Le cerveau est donc un organe complexe et organisé. Il est important de comprendre son
fonctionnement afin de pouvoir traiter au mieux les lésions qu’il peut subir.
Lors d’un traumatisme crânien, la région de la lésion permet de comprendre les troubles qui
peuvent alors être associés. Plusieurs zones peuvent également être touchées ce qui
augmentera les troubles pouvant être présents.
2.1.2. Une lésion cérébrale : le traumatisme crânien
2.1.2.1. Définition
Le traumatisme crânien est un mécanisme complexe ayant des conséquences
diverses selon la portée et l’importance du choc.
Selon le Larousse, un trauma est défini comme une « blessure, lésion locale produite par
une violence extérieure ». Dans un traumatisme crânien, la lésion est située au niveau de la
tête ce qui a pour conséquence une atteinte cérébrale. Ce choc peut être direct ou indirect et
trois types de mouvement sont à l’origine de la projection du tissu cérébral contre la boîte
crânienne : la décélération, l’accélération et la rotation.
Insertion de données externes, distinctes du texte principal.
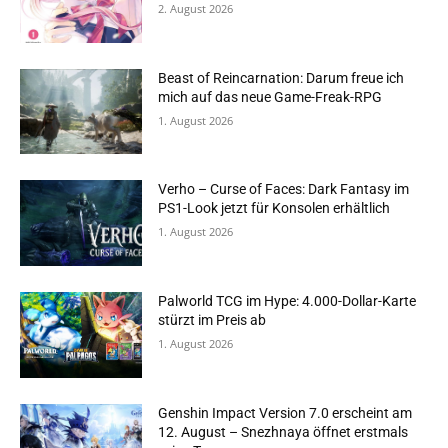
2. August 2026
Beast of Reincarnation: Darum freue ich
mich auf das neue Game-Freak-RPG
1. August 2026
Verho – Curse of Faces: Dark Fantasy im
PS1-Look jetzt für Konsolen erhältlich
1. August 2026
Palworld TCG im Hype: 4.000-Dollar-Karte
stürzt im Preis ab
1. August 2026
Genshin Impact Version 7.0 erscheint am
12. August – Snezhnaya öffnet erstmals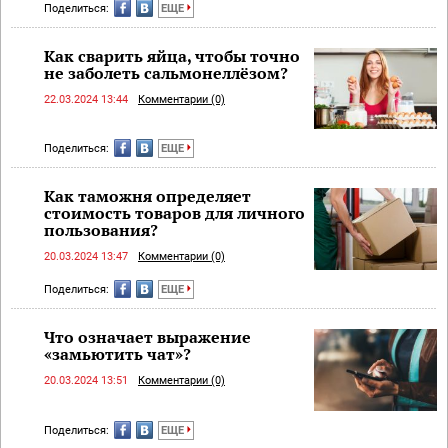
Поделиться:
ЕЩЕ
Как сварить яйца, чтобы точно
не заболеть сальмонеллёзом?
22.03.2024 13:44
Комментарии (0)
Поделиться:
ЕЩЕ
Как таможня определяет
стоимость товаров для личного
пользования?
20.03.2024 13:47
Комментарии (0)
Поделиться:
ЕЩЕ
Что означает выражение
«замьютить чат»?
20.03.2024 13:51
Комментарии (0)
Поделиться:
ЕЩЕ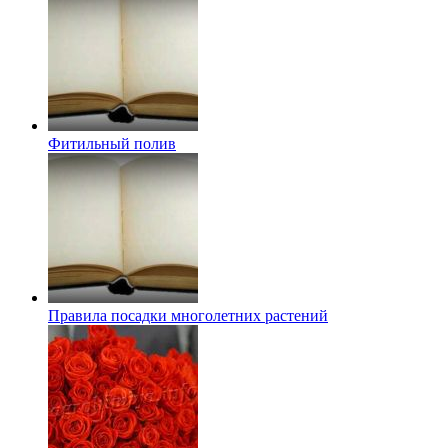
Фитильный полив
Правила посадки многолетних растений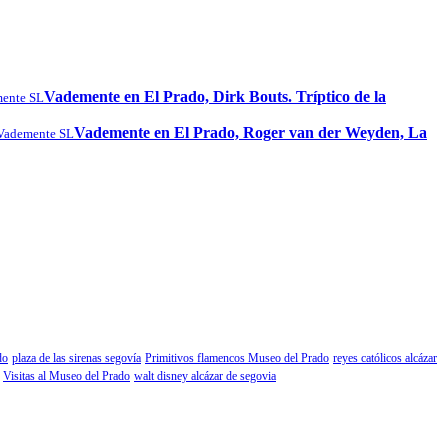
Vademente en El Prado, Dirk Bouts. Tríptico de la
ente SL
Vademente en El Prado, Roger van der Weyden, La
Vademente SL
do
plaza de las sirenas segovía
Primitivos flamencos Museo del Prado
reyes católicos alcázar
Visitas al Museo del Prado
walt disney alcázar de segovia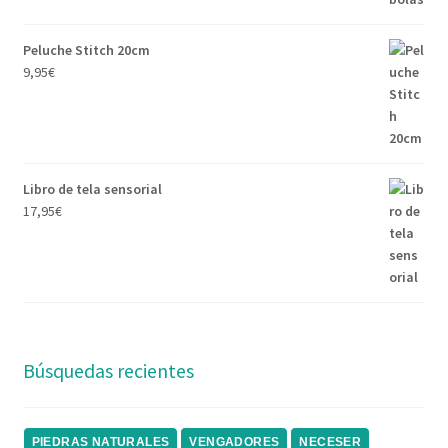
Peluche Stitch 20cm
9,95
€
Libro de tela sensorial
17,95
€
Búsquedas recientes
PIEDRAS NATURALES
VENGADORES
NECESER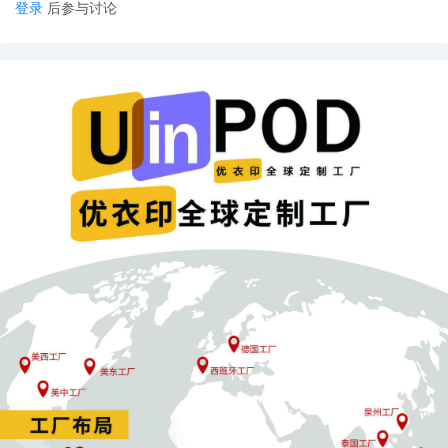
登录
后参与讨论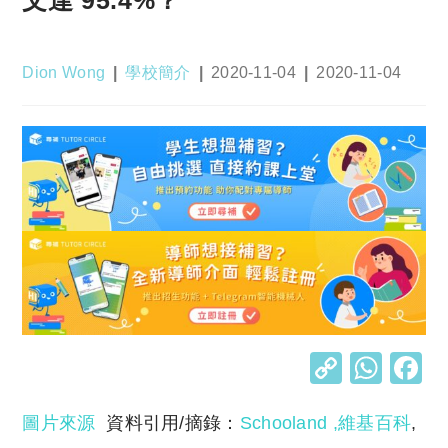
Post
Post
Post
Post
Dion Wong
學校簡介
2020-11-04
2020-11-04
author:
category:
published:
last
modified:
C
W
o
h
圖片來源
資料引用/摘錄：
Schooland
,
維基百科
,
p
at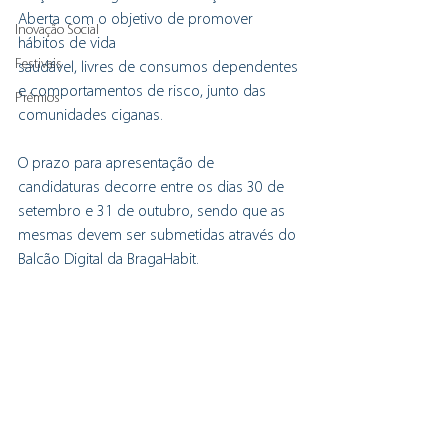
Aberta com o objetivo de promover 
Inovação Social
hábitos de vida
Festivais
saudável, livres de consumos dependentes 
e comportamentos de risco, junto das 
Prémios
comunidades ciganas.
O prazo para apresentação de 
candidaturas decorre entre os dias 30 de 
setembro e 31 de outubro, sendo que as 
mesmas devem ser submetidas através do 
Balcão Digital da BragaHabit.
Lors de cet évènement traumatique, « la dissipation de l’énergie mise en jeu dans
l’accident provoque au niveau de l’encéphale et de ses enveloppes des altérations plus ou
moins sévères, plus ou moins étendues, plus ou moins évolutives » (F. Cohadon, J.P.
Castel, E. Richer et al. 2008).
Cette atteinte aura pour conséquence la destruction ou le dysfonctionnement des cellules
cérébrales.
En fonction des dommages et de leurs étendues, des séquelles de gravités différentes
pourront être repérées. Cela traduira alors un traumatisme crânien sévère, modéré ou léger.
9
Suite à l’accident responsable du traumatisme crânien, le patient va être confronté à
différentes périodes, de durée variable selon la gravité de l’atteinte et la prise en charge qui
s’en suit.
En fonction de la localisation, de la gravité des lésions ou encore de l’étendue, le devenir du
patient sera différent. Le traumatisme crânien touchant une zone complexe et de multiples
fonctions du corps humain, la pathologie en découlant sera d’autant plus variée. Plusieurs
facteurs entrent en cause dans cet accident, d’où l’importance de comprendre les causes et
les différents mécanismes s’y rattachant
2.1.2.2. Epidémiologie
Le traumatisme crânien en France est un grand problème de santé publique. Chaque
année, 155 000 personnes sont admises à l’hôpital suite à un traumatisme crânien et 8500
personnes auront des séquelles invalidantes suite à ce traumatisme qui sera alors considéré
comme grave.1 Les traumatismes crâniens touchent deux hommes pour une femme et
concernent en majorité les jeunes adultes de 15 à 30 ans.
La principale cause de traumatisme crânien est l’accident de la voie publique.
Les traumatismes crâniens légers représentent 80% de l’ensemble des traumatismes
crâniens.
Ces données nous permettent de voir que le traumatisme crânien est évènement fréquent en
France. La prise en charge variera en fonction des troubles observés mais du fait de
l’important nombre de traumatisme crânien, plusieurs solutions pourront être envisagées afin
de permettre ainsi d’adapter au mieux la prise en charge à chaque patient.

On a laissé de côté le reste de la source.